Saturday, May 07, 2011

Make a Little Birdhouse in Your Soul

Every morning when I wake up, I can hear the birds in the neighborhood as they greet the day. Double paned windows and good insulation are not common in Australia, or at least, my apartment doesn’t have these things, so I can pretty much hear if so much as a frog sneezes outside my window. The other factor in this issue is that the birds here don’t just sing – they squawk, screech, moan, cackle, wail, trumpet, and catcall. It’s like comparing Judy Garland with Ethel Merman. Although you can appreciate the talent of both ladies, you wouldn’t want Ethel Merman singing you to sleep. While I appreciate the fact that I live in a neighborhood that’s green enough to host all these different birds, sometimes I just wish they’d shut the hell up.

I do think that Australia has much prettier birds than a lot of places in America – certainly more colorful birds than we ever saw in Alaska. Some of the most colorful are the rainbow lorikeets, which are endemic, at least in Eastern Australia.
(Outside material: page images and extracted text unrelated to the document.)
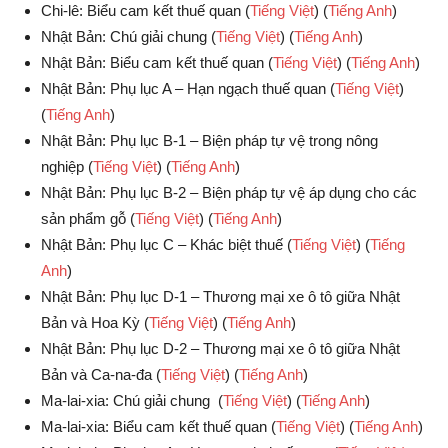
Chi-lê: Biểu cam kết thuế quan (
Tiếng Việt
) (
Tiếng Anh
)
Nhật Bản: Chú giải chung
(
Tiếng Việt
) (
Tiếng Anh
)
Nhật Bản: Biểu cam kết thuế quan (
Tiếng Việt
) (
Tiếng Anh
)
Nhật Bản: Phụ lục A – Hạn ngạch thuế quan
(
Tiếng Việt
)
(
Tiếng Anh
)
Nhật Bản: Phụ lục B-1 – Biện pháp tự vệ trong nông
nghiệp (
Tiếng Việt
) (
Tiếng Anh
)
Nhật Bản: Phụ lục B-2 – Biện pháp tự vệ áp dụng cho các
sản phẩm gỗ (
Tiếng Việt
) (
Tiếng Anh
)
Nhật Bản: Phụ lục C – Khác biệt thuế (
Tiếng Việt
) (
Tiếng
Anh
)
Nhật Bản: Phụ lục D-1 – Thương mại xe ô tô giữa Nhật
Bản và Hoa Kỳ (
Tiếng Việt
) (
Tiếng Anh
)
Nhật Bản: Phụ lục D-2 – Thương mại xe ô tô giữa Nhật
Bản và Ca-na-đa (
Tiếng Việt
) (
Tiếng Anh
)
Ma-lai-xia: Chú giải chung (
Tiếng Việt
) (
Tiếng Anh
)
Ma-lai-xia: Biểu cam kết thuế quan (
Tiếng Việt
) (
Tiếng Anh
)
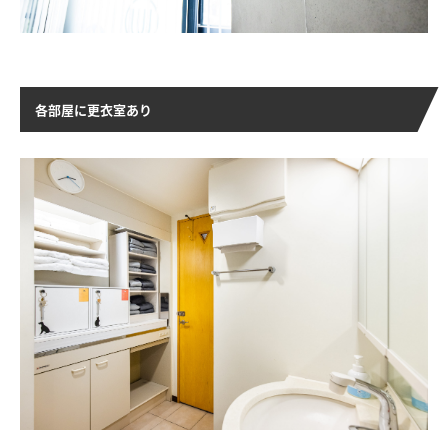
各部屋に更衣室あり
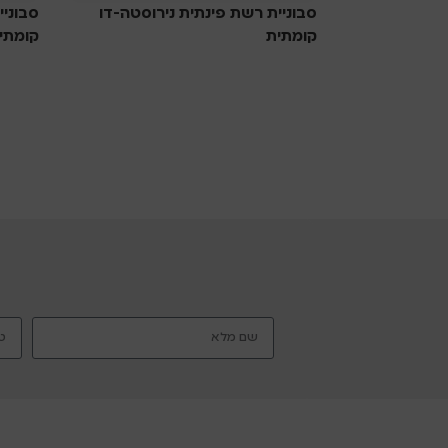
סבוניית רשת פינתית נירוסטה-דו
סבוניי
קומתית
קומתי
סבוניות
סבוניו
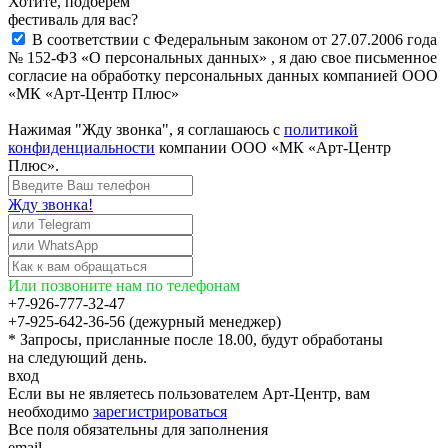
Хотите, подберём
фестиваль для вас?
В соответствии с Федеральным законом от 27.07.2006 года
№ 152-ФЗ «О персональных данных» , я даю свое письменное
согласие на обработку персональных данных компанией ООО
«МК «Арт-Центр Плюс»
Нажимая "Жду звонка", я соглашаюсь с
политикой
конфиденциальности
компании ООО «МК «Арт-Центр
Плюс».
Жду звонка!
Или позвоните нам по телефонам
+7-926-777-32-47
+7-925-642-36-56 (дежурный менеджер)
* Запросы, присланные после 18.00, будут обработаны
на следующий день.
вход
Если вы не являетесь пользователем Арт-Центр, вам
необходимо
зарегистрироваться
Все поля обязательны для заполнения
email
I hear flocks of them screeching in the trees on the way to the bus every morning, and every once in a while I catch a glimpse of red, green and purple as they flit between trees.

Rainbow Lorikeet

Crimson Rosella


King Parrot

I think my favorite is the kookaburra, though. They are quite loud with their crazy “laugh”, but they have quite a personality and can be very cheeky. One of my former coworkers had a kookaburra that decided it owned his house. Every morning it woke him up, pecking at the windows. It ruined all of his screens with its giant beak, so he decided to do something about it. He spent a hundred dollars on a giant wooden owl meant to scare it away, only to find it sitting on the owl, pecking it the next morning. I think they were relieved to move back to Melbourne and let the kookaburra have the place.

Heidi and Dan were not too impressed with the birds’ singing either – in particular, when they kept us awake all night camping near the river in Dubbo. I had dreams about ghosts of murdered children visiting me in that field, which I’m pretty sure is directly related to hearing cockatoos wailing in my sleep. Multiple references were made during their visit about the “cockatoo of happiness” waking us up in the mornings.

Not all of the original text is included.